We must begin to trade our goods and services independently, using the very technology used to survey us. We must begin to teach each other what we know to enrich our souls, not what will guarantee a job. All of this is easier said than done but it begins by changing what we trust.

Global capital and socially progressive politics have effectively obliterated any reason for non-material division. This opens the door for the most open-minded egalitarian society to ever walk the earth. We must stop wanting to please our bosses, our landlords and our corporate suppliers. They have no obligation to us. They have failed the tests of this pandemic.

The only people who have passed the test of this pandemic have been the grassroots communities who have given all they have, as little as they have of it, to fight for the common cause. What we cannot achieve in grassroots bartering and localism we can achieve in organizing concrete demands from those who hold more.

We are seeing that there is decency. There is humanity. We may lose track of it in our daily lives where we kiss the ring of a cause we don’t believe in. We struggle to relate on a personal level as social media and malls replace community gatherings and natural surroundings. In these times where all things that aren’t essential are pushed aside, people are stepping up. The mass mobilizations of people to a cause has proven that the bloodthirsty war isn’t the natural unifier, the universal threat to survival is. The bad news is this is only the beginning of such climate-induced disruptions to life. The good news is that when we are stripped of the junk that capitalism distracts us with we are capable of extraordinary things.

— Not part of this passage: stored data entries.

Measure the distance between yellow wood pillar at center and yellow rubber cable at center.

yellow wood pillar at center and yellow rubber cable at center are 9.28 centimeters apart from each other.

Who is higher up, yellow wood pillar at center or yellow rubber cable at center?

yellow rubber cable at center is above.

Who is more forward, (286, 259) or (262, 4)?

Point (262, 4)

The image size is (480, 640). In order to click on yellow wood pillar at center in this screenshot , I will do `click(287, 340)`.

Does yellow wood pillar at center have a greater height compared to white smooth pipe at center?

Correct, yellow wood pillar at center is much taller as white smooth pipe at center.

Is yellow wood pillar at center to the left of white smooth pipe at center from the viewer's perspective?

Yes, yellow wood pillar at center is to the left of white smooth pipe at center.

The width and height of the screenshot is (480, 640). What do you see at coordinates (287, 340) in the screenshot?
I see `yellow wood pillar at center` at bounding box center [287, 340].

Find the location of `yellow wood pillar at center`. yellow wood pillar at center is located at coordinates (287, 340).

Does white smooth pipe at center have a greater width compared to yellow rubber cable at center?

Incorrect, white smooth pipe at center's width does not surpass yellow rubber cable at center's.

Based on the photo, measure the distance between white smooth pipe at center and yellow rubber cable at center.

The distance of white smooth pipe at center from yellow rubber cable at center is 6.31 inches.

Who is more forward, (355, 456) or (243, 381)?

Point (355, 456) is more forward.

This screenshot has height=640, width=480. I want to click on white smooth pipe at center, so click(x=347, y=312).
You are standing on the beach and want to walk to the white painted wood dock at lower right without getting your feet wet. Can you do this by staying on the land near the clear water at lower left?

Our desires may wish to retreat to a normal, if not ominous, state of conformity after all of this. Let’s not forget this time of universal lack and the power of community to save us from it. Let us remember in this time of fear how fragile each of our existences are and how worthy each of us are of this humble attempt at living. Let us remember that when someone comes down with the virus we ask only one question: how can we help you? We don’t ask, as we so often do in capitalism, what do you deserve, what are you worth to me?

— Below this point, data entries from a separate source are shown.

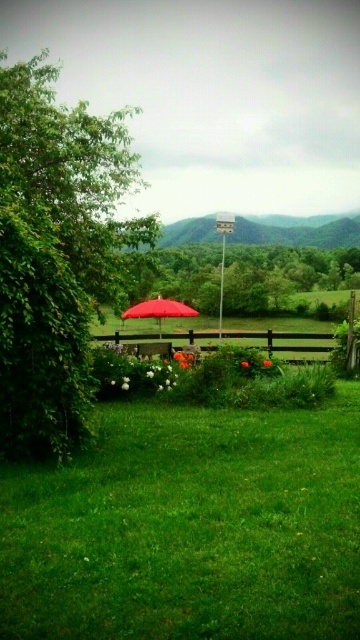 Question: Among these objects, which one is nearest to the camera?

Choices:
 (A) green leafy tree at left
 (B) green leafy tree at center

Answer: (A)

Question: Estimate the real-world distances between objects in this image. Which object is farther from the matte red umbrella at center?

Choices:
 (A) green leafy tree at center
 (B) green leafy tree at left

Answer: (B)

Question: Can you confirm if green leafy tree at center is positioned below matte red umbrella at center?

Choices:
 (A) yes
 (B) no

Answer: (B)

Question: Which point is farther to the camera?

Choices:
 (A) (195, 244)
 (B) (174, 308)
 (C) (86, 193)

Answer: (A)

Question: Does green leafy tree at left lie behind green leafy tree at center?

Choices:
 (A) yes
 (B) no

Answer: (B)

Question: Does green leafy tree at left have a greater width compared to matte red umbrella at center?

Choices:
 (A) no
 (B) yes

Answer: (B) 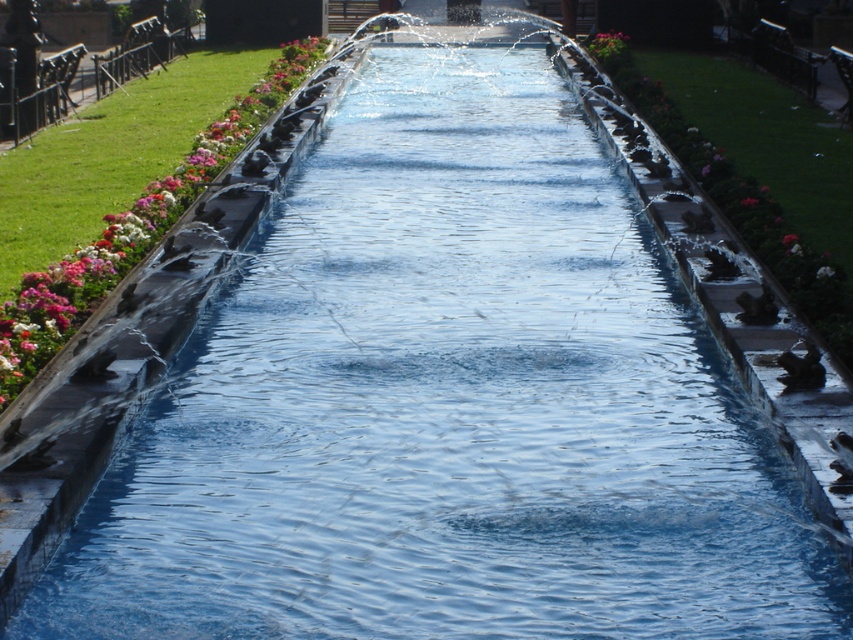 You are standing at the point marked by the coordinates point (x=131, y=230) in the image. What color flower are you closest to?

The point (x=131, y=230) indicates a pink glossy flower at left, so you are closest to the pink glossy flower at left. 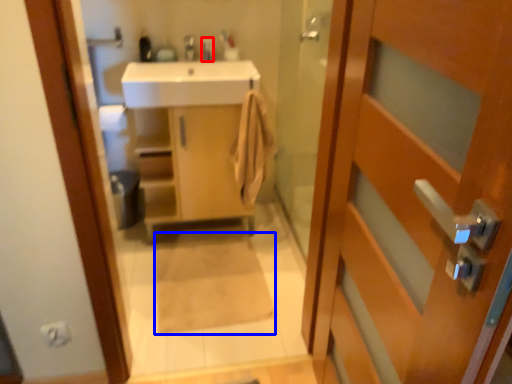 Question: Among these objects, which one is nearest to the camera, toiletry (highlighted by a red box) or bath mat (highlighted by a blue box)?

Choices:
 (A) toiletry
 (B) bath mat

Answer: (B) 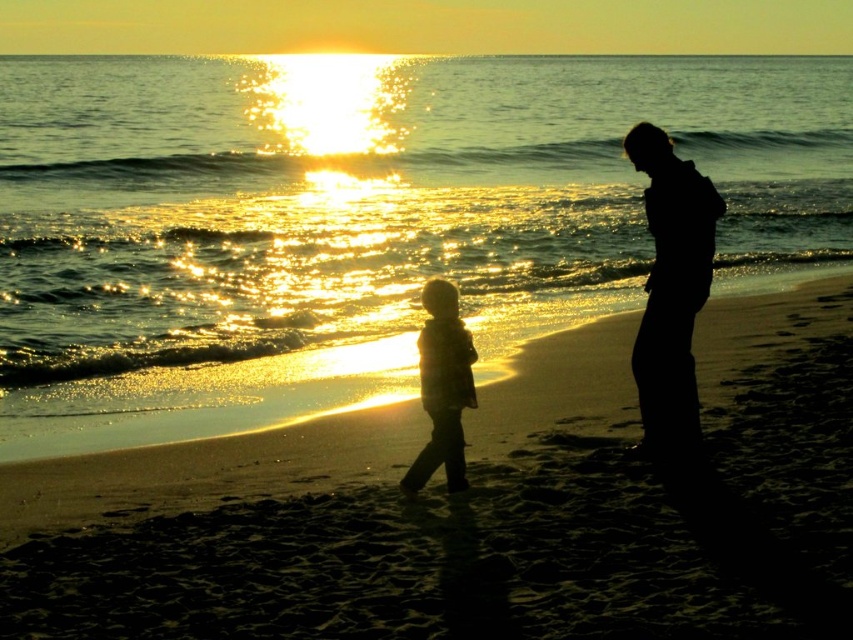 Question: Is shiny golden water at center bigger than sandy beach at center?

Choices:
 (A) no
 (B) yes

Answer: (B)

Question: Among these objects, which one is nearest to the camera?

Choices:
 (A) silhouette child at center
 (B) sandy beach at center
 (C) shiny golden water at center

Answer: (B)

Question: Among these points, which one is farthest from the camera?

Choices:
 (A) [x=614, y=145]
 (B) [x=422, y=346]

Answer: (A)

Question: Is shiny golden water at center further to the viewer compared to silhouette child at center?

Choices:
 (A) yes
 (B) no

Answer: (A)

Question: Is silhouette clothing at right further to the viewer compared to silhouette child at center?

Choices:
 (A) yes
 (B) no

Answer: (A)

Question: Which of these objects is positioned farthest from the shiny golden water at center?

Choices:
 (A) sandy beach at center
 (B) silhouette clothing at right

Answer: (B)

When we see the suffering person in capitalism we are not wrong to assume something, something about their triumphant rebellion, or too about their costly destruction. Still, we must also admit that Marxism does at least assert correctly a materialist history and that in every time there are people both good and bad. The question is why do some times have more good, and some times worse? The answer then must be related to creating the conditions that do not make poverty inevitable, and war inescapable. To row quickly in a sinking boat is only a race against time. The highly contagious coronavirus has taught us that if we cannot plug the boat then a strong oarsman will be only as proud as he is dead.

We must rearrange our desires from a world that wants to perform work to a world that wants itself to actually work. The double meaning of the word work presents itself as alienating, only a means to an end. Trapped next to NPR playing next to me I heard the commentator say that people had two concerns and that they were not necessarily the same: one was to get enough money and the other was to work. Such is the degree of even liberal propaganda that cannot imagine a new relationship to capital.

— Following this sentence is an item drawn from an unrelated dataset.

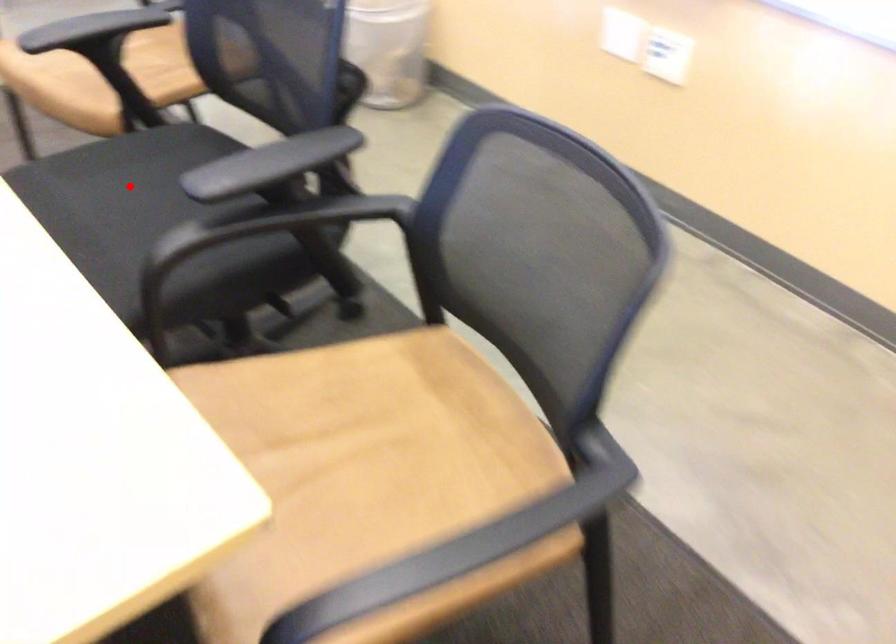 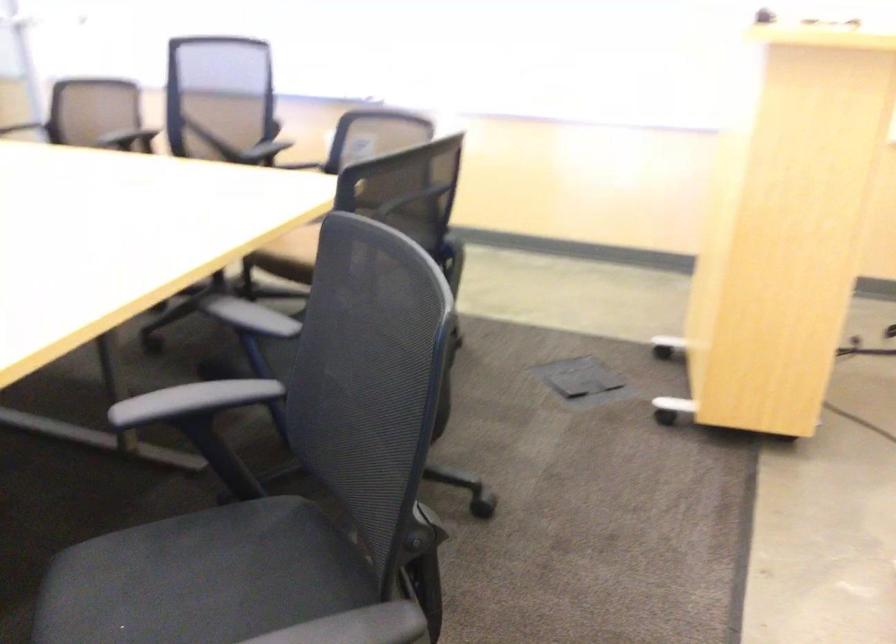 Question: I am providing you with two images of the same scene from different viewpoints. A red point is marked on the first image. Is the red point's position out of view in image 2?

Choices:
 (A) Yes
 (B) No

Answer: (A)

Imagine we must. Once we rearrange our society to have the desire to organize, to share, to think, to learn and above all to love. We will find that working for its own sake is at best a neutral activity and at worst the act of digging our own graves. Take this exact example of prison labor being used to dig graves for those dead from the coronavirus plague, all the while endangering their own health. Rearranging our desires is hard work, harder work than any billionaire has done in his life. It is work that is essential, not just for the survival of the planet and the species, but for discovering what it means to be alive for its own sake. Until that happens we are our own demise; the very plague we blame on the so-called illegal alien comes from the alienation we have from ourselves.